**The task**
Nothing in the records may be left out; restate them word for word.

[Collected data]
>>>
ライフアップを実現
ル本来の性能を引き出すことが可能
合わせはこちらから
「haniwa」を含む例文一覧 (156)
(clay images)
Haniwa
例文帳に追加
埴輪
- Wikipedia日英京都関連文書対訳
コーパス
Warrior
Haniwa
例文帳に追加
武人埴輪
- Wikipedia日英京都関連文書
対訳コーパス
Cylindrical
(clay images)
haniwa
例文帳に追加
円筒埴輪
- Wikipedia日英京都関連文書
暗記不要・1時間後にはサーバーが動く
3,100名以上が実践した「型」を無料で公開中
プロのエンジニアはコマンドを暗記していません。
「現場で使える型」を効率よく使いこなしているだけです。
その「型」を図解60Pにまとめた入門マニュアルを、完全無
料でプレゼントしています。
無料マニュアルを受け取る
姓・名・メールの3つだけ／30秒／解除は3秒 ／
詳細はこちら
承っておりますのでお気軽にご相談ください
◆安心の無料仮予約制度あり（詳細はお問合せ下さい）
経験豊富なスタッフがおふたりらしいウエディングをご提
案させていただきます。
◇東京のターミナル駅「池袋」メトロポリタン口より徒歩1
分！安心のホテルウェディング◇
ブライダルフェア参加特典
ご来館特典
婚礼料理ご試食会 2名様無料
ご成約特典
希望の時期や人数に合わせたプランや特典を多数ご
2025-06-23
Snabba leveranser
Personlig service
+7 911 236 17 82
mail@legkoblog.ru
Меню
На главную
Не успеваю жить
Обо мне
<<<
**Finished task**
ライフアップを実現
ル本来の性能を引き出すことが可能
合わせはこちらから
「haniwa」を含む例文一覧 (156)
(clay images)
Haniwa
例文帳に追加
埴輪
- Wikipedia日英京都関連文書対訳
コーパス
Warrior
Haniwa
例文帳に追加
武人埴輪
- Wikipedia日英京都関連文書
対訳コーパス
Cylindrical
(clay images)
haniwa
例文帳に追加
円筒埴輪
- Wikipedia日英京都関連文書
暗記不要・1時間後にはサーバーが動く
3,100名以上が実践した「型」を無料で公開中
プロのエンジニアはコマンドを暗記していません。
「現場で使える型」を効率よく使いこなしているだけです。
その「型」を図解60Pにまとめた入門マニュアルを、完全無
料でプレゼントしています。
無料マニュアルを受け取る
姓・名・メールの3つだけ／30秒／解除は3秒 ／
詳細はこちら
承っておりますのでお気軽にご相談ください
◆安心の無料仮予約制度あり（詳細はお問合せ下さい）
経験豊富なスタッフがおふたりらしいウエディングをご提
案させていただきます。
◇東京のターミナル駅「池袋」メトロポリタン口より徒歩1
分！安心のホテルウェディング◇
ブライダルフェア参加特典
ご来館特典
婚礼料理ご試食会 2名様無料
ご成約特典
希望の時期や人数に合わせたプランや特典を多数ご
2025-06-23
Snabba leveranser
Personlig service
+7 911 236 17 82
mail@legkoblog.ru
Меню
На главную
Не успеваю жить
Обо мне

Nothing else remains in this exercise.